Henry Chesbrough (2003) was the first scholar who coined the concept of open innovation as the use of inward and outward knowledge flows in order to expedite the process of internal innovation, and market expansion for the external use of innovation (1). Firms are progressively using this new paradigm by opening their borders to collaborate and exchange knowledge with their stakeholders, in order to utilize mutual resources and capabilities and to accelerate the commercialization of innovation (2). Open innovation is a concept that, despite being young, has attracted so much attention both theoretically and operationally. One of the main reasons is that this concept fits well with many trends in the fields of innovation and management (3).

Companies have a variety of closed- to open- innovation activities, so their innovation performance would be the outcome of these hybrid activities. Previous studies mainly focused on the impact of open innovation or its related activities on innovation performance which is different to open innovation performance. For instance the relationship of openness to external sources or search channels with innovation performance, the relationship between open innovation and various dimensions of innovation performance, and the relationship between openness to various partners in inbound open innovation collaborations with innovation performance have been examined before (4-6).

Although the inward flow of knowledge, i.e., absorptive capacity, has been extensively investigated in prior researches, its counterpart, the outward flow of knowledge, in other words, the desorptive capacity of a firm, is still under-researched (7). Due to the greater emphasis on the outside-in process of open innovation than the inside-out process of it, the relationship between desorptive capacity and the firm’s performance has not been sufficiently addressed (8).

So far, several studies have examined the relationship between entrepreneurial orientation and performance (9-14). Performing a meta-analysis on 53 samples from 51 studies on more than 14,200 companies showed that there is a strong link between entrepreneurial orientation and performance (15). The notion of a simple relationship between entrepreneurial orientation and performance is an incomplete perspective, and several internal and external factors can affect this relationship (11, 14). Although internal and external factors have been shown to be effective in this relationship, the impact of additional constructs should be studied in future studies (15).
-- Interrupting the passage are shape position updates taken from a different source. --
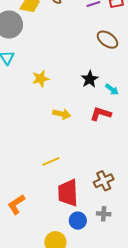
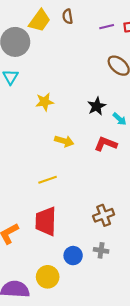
yellow line: (51, 161) -> (48, 180), moved
red trapezoid: (68, 193) -> (46, 221), moved

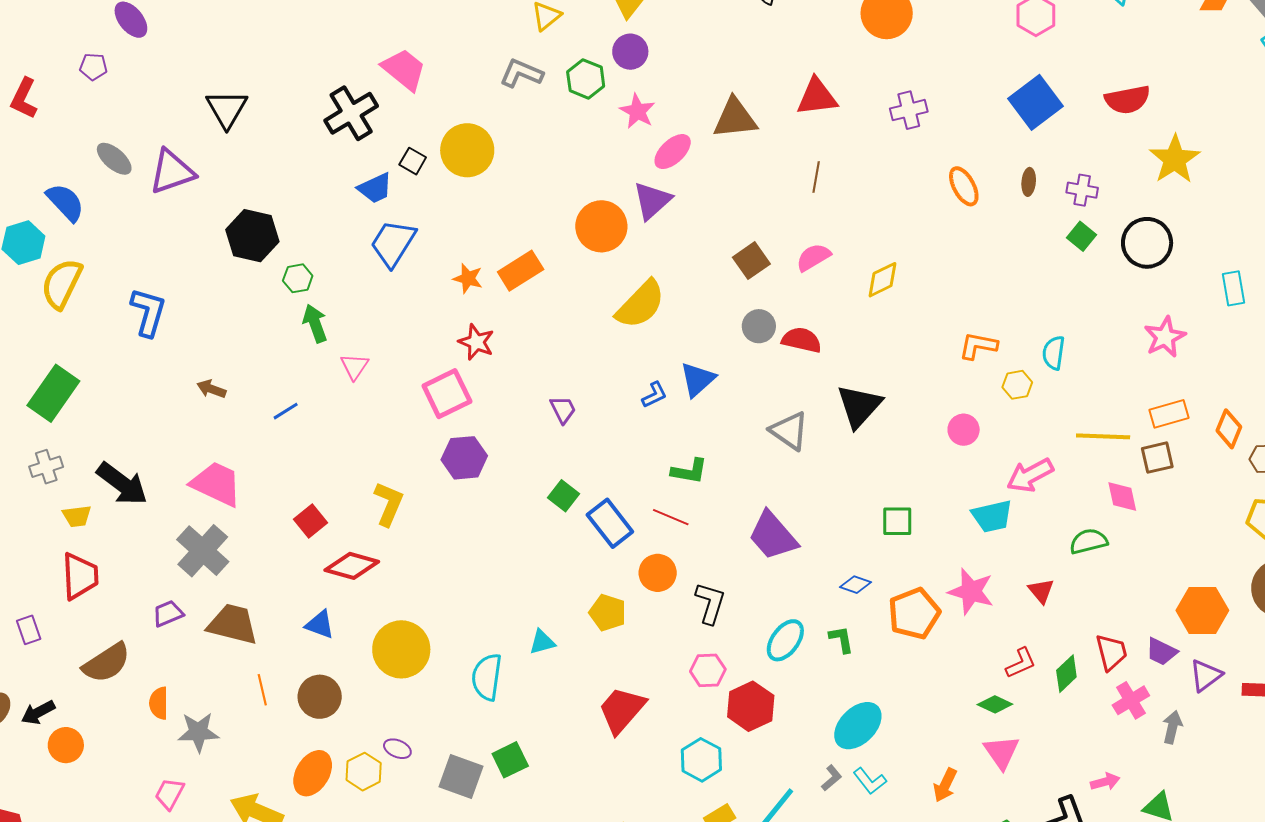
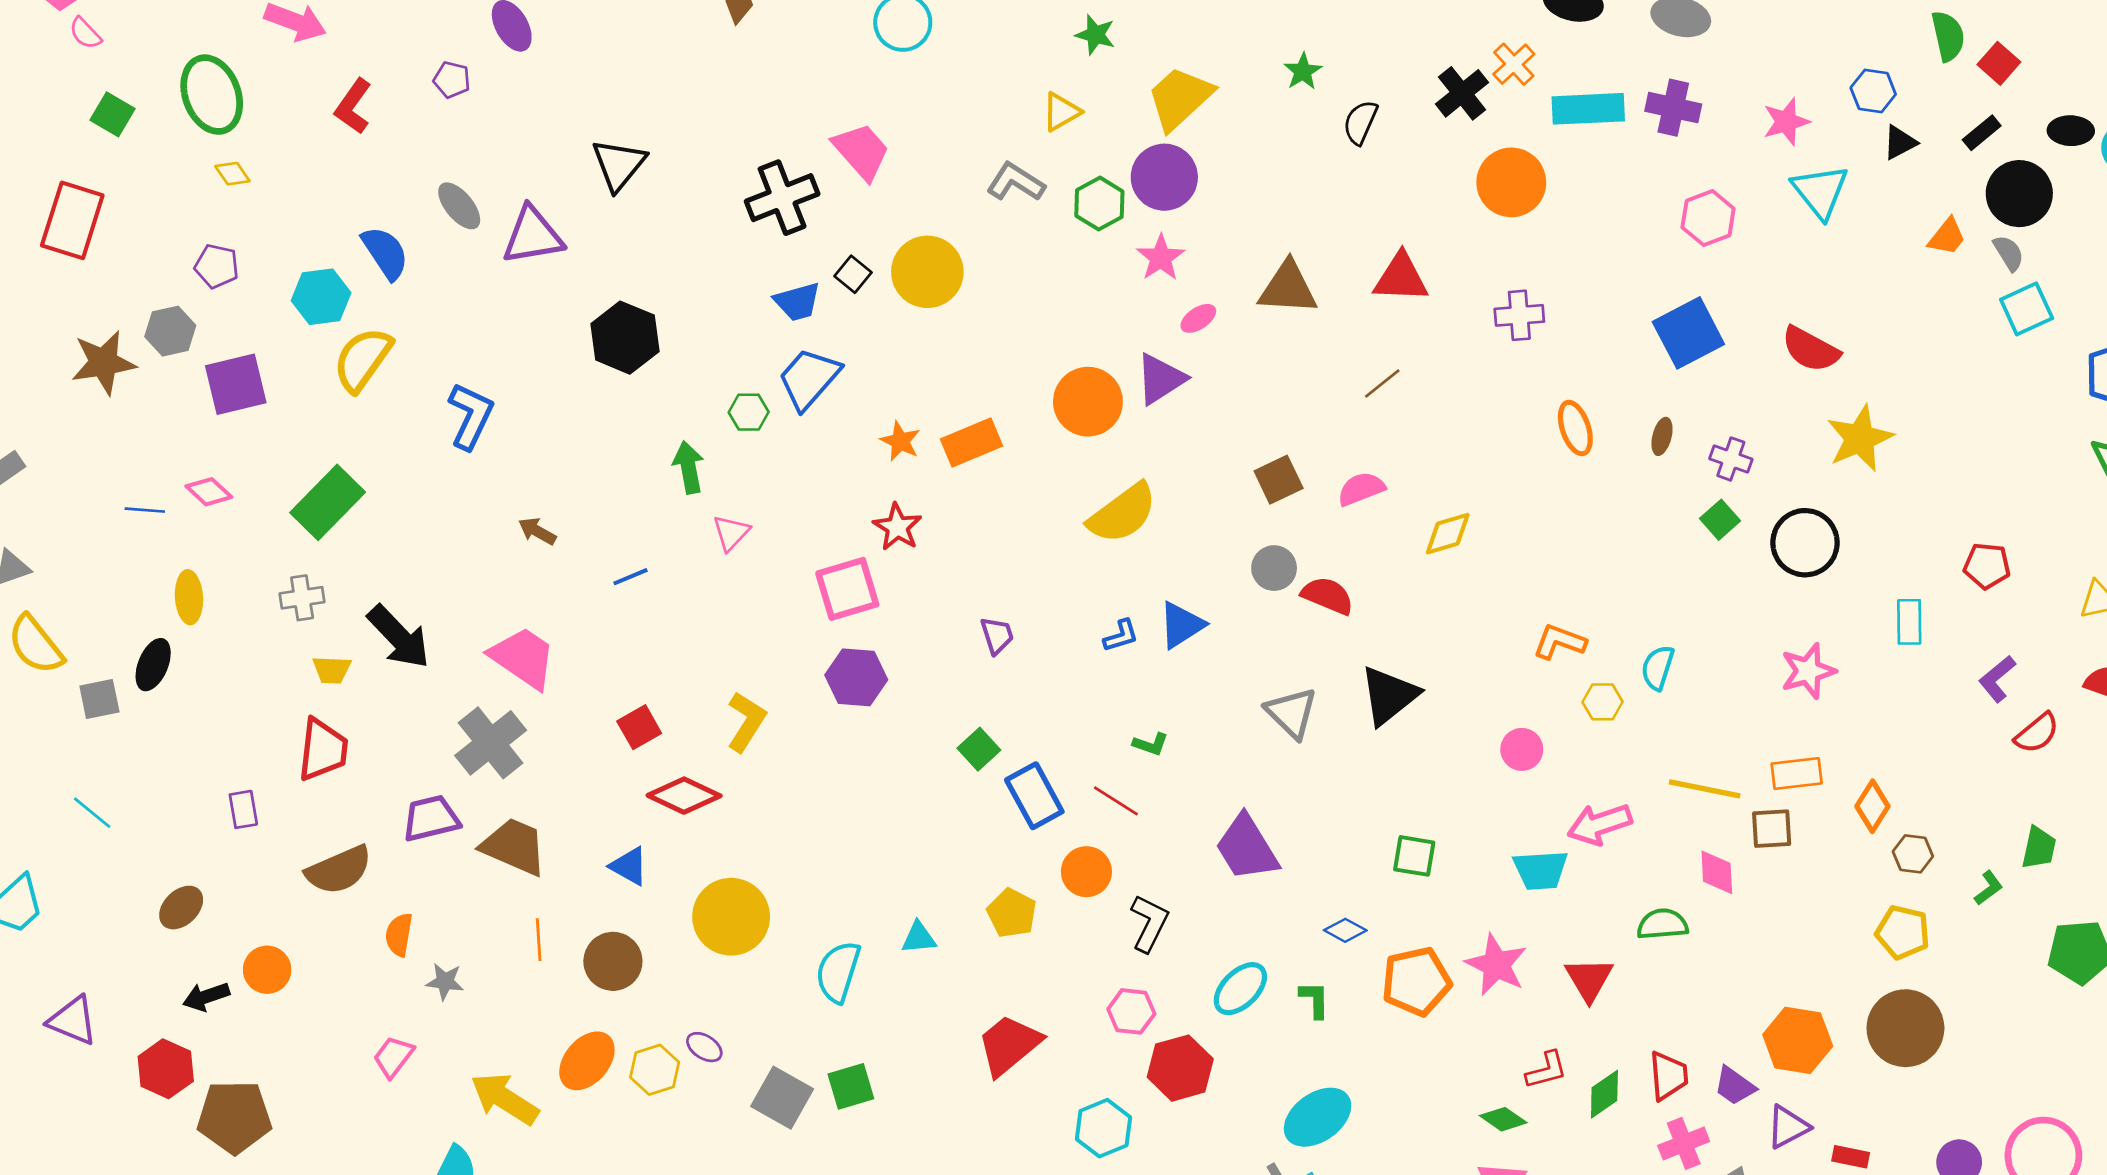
purple circle: (630, 52) -> (1164, 177), size x1.4
red semicircle: (1127, 100) -> (1811, 349), turned 30
pink ellipse: (673, 152) -> (1198, 318), size x0.7
brown line: (816, 177) -> (1382, 383), turned 32
green hexagon: (298, 278) -> (749, 412), moved
green L-shape: (689, 471) -> (1151, 744), size x0.7
red triangle: (1041, 591) -> (1589, 979), size x1.4
purple trapezoid: (168, 614) -> (431, 818), size x1.4
black arrow: (38, 712) -> (206, 997), moved
gray star: (198, 732) -> (445, 982), size x0.7

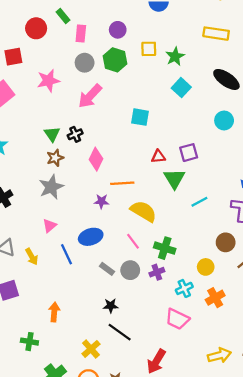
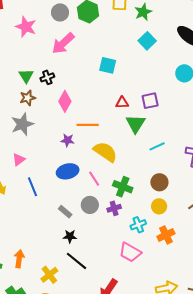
pink star: (48, 81) -> (26, 27), turned 30
blue ellipse: (91, 237) -> (68, 171), moved
brown circle: (226, 242) -> (159, 182), moved
gray rectangle: (107, 269) -> (65, 212), moved
orange arrow: (54, 312) -> (19, 259), moved

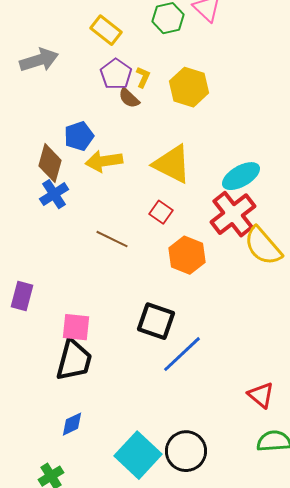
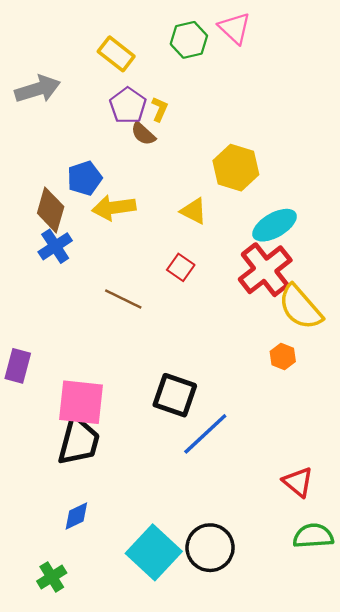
yellow hexagon: (189, 87) -> (236, 168), moved
yellow triangle: (172, 164) -> (194, 211), size x0.6
orange hexagon: (187, 255) -> (283, 356), moved, size x0.6
pink square: (76, 327) -> (81, 402), size x1.4

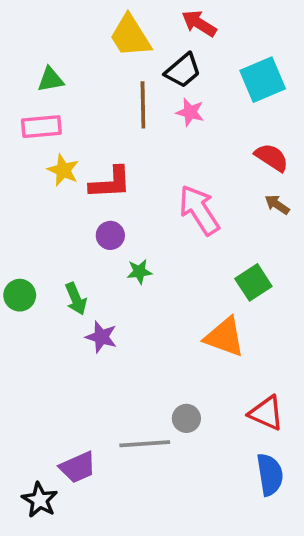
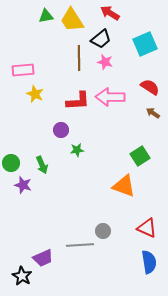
green triangle: (51, 80) -> (46, 16), moved
red L-shape: (110, 183) -> (78, 101), moved
pink arrow: (199, 210) -> (110, 97), moved, turned -56
purple star: (101, 337) -> (23, 185), moved

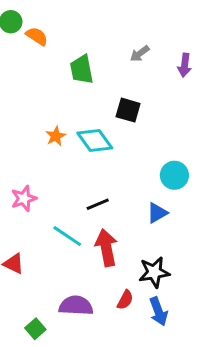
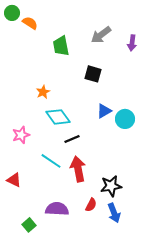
gray arrow: (140, 54) -> (101, 35), size x1.5
cyan diamond: (95, 140) -> (58, 117), moved
blue triangle: (157, 213) -> (104, 111), moved

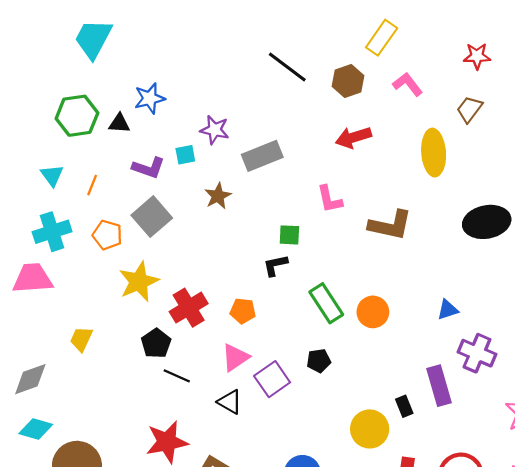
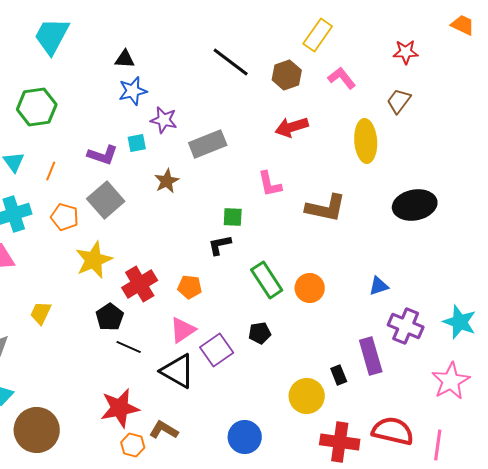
blue star: (150, 98) -> (133, 91), moved
black triangle: (119, 123) -> (125, 59), moved
black triangle: (230, 402) -> (178, 371), size x1.5

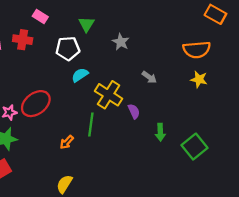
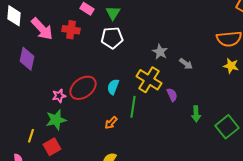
green triangle: (86, 24) -> (113, 13), moved
gray star: (121, 42) -> (160, 52), moved
cyan semicircle: (80, 75) -> (113, 87), moved, turned -35

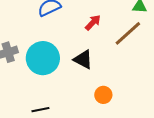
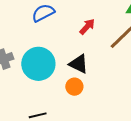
orange circle: (103, 95) -> (74, 87), moved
In limited studies in the past, the relationship between entrepreneurial orientation and innovation performance has been studied. However, to the best of our knowledge, there is no study that targets the relationship between entrepreneurial orientation and open innovation performance.

To obviate this gap, the aim of our study is to assess the role of two important influential factors, i.e., open innovation activities and entrepreneurial orientation on the firm’s open innovation performance as the final outcome of open innovation activities. Secondly, because of insufficient notice to inside-out process of open innovation, we centered on this part. Thirdly, we believe that this is the first study that evaluates the role of desorptive capacity in the relation of one of the most studied influential factors (i.e., entrepreneurial orientation) with the firm’s innovation performance and better to say firm’s open innovation performance. Fourthly, because of the knowledge-based, science-driven, and Research and Development (R&D) intensive characteristics of the pharmaceutical industry, we targeted this industry to assess the role of the mentioned influential factors on the firm’s open innovation performance. The main driver of the growth in the pharmaceutical industry is innovation (16-18). Extensive R&D cost, long time-to-market, high innovation risk, and low return-on-investment are the main challenges of pharmaceutical innovation (19).

Literature Review

Desorptive Capacity (DC)

Lichtenthaler U. and Lichtenthaler E. (2009) by considering knowledge exploration, retention, and exploitation inside and outside of a firm proposed six knowledge capacities: inventive, transformative, innovative, absorptive, connective, and desorptive capacity. Unlike absorptive capacity (AC), which refers to external knowledge exploration, DC indicates externally knowledge exploitation and considers inside-out knowledge transfer activities (20, 21). This concept was proposed as a complement to AC with respect to technology transfer. Lichtenthaler U. and Lichtenthaler E. (2010) defined DC as “an organization’s ability to identify technology transfer opportunities based on a firm’s outward technology transfer strategy and to facilitate the technology’s application at the recipient” (7). Two main components of DC within the outward knowledge transfer activities are the identification of know-how transfer opportunities (what know-how and which partner) and the transfer of the proper know-how. DC was also defined as the capacity of an organization to commercialize their intangible assets like patents, via out-licensing or selling know-how (7, 22). Inter-company collaboration in R&D in the pharmaceutical industry, due to the complexity, high costs and risks of developing new products, is key to innovation. Small and medium enterprises mainly rely on external stakeholders as they often lack the necessary knowledge and cannot cover the whole development chain (23). DC has the great potential to become a major driver for the achievement of high innovation performance. Outbound open innovation can also help to improve the overall financial performance of a company (7). It may exert positive or negative effects on a firm’s overall performance based on possible benefits or risks of transferring know-how (8).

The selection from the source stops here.